→ **Exercise requirements**:
Copy exactly the run of lines that begins at the line with "Dezember 2018" and ends at the final line of the entries.

(Items from a data source)

————————

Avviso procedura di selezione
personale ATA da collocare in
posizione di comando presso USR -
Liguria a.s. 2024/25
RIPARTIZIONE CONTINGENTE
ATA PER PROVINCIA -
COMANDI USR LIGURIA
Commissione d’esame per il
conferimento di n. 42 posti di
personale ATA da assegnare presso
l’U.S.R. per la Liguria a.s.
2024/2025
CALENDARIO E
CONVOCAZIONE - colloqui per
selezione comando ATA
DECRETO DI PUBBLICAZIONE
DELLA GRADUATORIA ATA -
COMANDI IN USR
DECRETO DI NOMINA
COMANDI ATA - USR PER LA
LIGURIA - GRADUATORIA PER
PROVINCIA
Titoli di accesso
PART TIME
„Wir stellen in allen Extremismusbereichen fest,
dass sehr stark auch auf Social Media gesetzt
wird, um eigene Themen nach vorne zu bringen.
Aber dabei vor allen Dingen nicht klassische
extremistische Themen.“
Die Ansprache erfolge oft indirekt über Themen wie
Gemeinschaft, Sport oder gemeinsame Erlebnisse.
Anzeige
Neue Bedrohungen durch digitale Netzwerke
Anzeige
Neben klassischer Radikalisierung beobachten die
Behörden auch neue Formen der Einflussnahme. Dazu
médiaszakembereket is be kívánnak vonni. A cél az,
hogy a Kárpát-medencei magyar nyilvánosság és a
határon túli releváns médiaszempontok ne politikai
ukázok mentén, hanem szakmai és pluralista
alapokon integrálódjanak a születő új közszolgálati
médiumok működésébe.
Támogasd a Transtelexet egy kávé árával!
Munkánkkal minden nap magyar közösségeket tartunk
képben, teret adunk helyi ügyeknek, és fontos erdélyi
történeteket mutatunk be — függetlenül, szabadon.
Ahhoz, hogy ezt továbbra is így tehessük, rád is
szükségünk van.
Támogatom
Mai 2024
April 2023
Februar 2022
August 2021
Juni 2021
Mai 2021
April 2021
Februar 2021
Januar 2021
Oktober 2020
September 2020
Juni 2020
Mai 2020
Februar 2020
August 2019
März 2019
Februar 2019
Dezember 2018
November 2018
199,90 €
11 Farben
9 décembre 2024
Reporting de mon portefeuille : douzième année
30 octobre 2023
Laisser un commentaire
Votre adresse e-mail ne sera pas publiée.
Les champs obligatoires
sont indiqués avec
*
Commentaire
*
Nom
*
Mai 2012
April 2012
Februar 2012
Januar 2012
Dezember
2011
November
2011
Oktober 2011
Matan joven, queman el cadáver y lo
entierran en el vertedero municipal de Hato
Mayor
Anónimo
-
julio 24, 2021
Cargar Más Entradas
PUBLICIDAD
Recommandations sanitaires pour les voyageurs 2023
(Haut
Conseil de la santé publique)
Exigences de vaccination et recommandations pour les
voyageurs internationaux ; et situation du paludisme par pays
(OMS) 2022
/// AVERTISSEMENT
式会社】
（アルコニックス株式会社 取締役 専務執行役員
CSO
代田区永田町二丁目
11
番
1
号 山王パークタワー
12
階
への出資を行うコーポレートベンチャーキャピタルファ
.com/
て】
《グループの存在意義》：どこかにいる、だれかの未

————————

→ **Solution to this task**:
Dezember 2018
November 2018
199,90 €
11 Farben
9 décembre 2024
Reporting de mon portefeuille : douzième année
30 octobre 2023
Laisser un commentaire
Votre adresse e-mail ne sera pas publiée.
Les champs obligatoires
sont indiqués avec
*
Commentaire
*
Nom
*
Mai 2012
April 2012
Februar 2012
Januar 2012
Dezember
2011
November
2011
Oktober 2011
Matan joven, queman el cadáver y lo
entierran en el vertedero municipal de Hato
Mayor
Anónimo
-
julio 24, 2021
Cargar Más Entradas
PUBLICIDAD
Recommandations sanitaires pour les voyageurs 2023
(Haut
Conseil de la santé publique)
Exigences de vaccination et recommandations pour les
voyageurs internationaux ; et situation du paludisme par pays
(OMS) 2022
/// AVERTISSEMENT
式会社】
（アルコニックス株式会社 取締役 専務執行役員
CSO
代田区永田町二丁目
11
番
1
号 山王パークタワー
12
階
への出資を行うコーポレートベンチャーキャピタルファ
.com/
て】
《グループの存在意義》：どこかにいる、だれかの未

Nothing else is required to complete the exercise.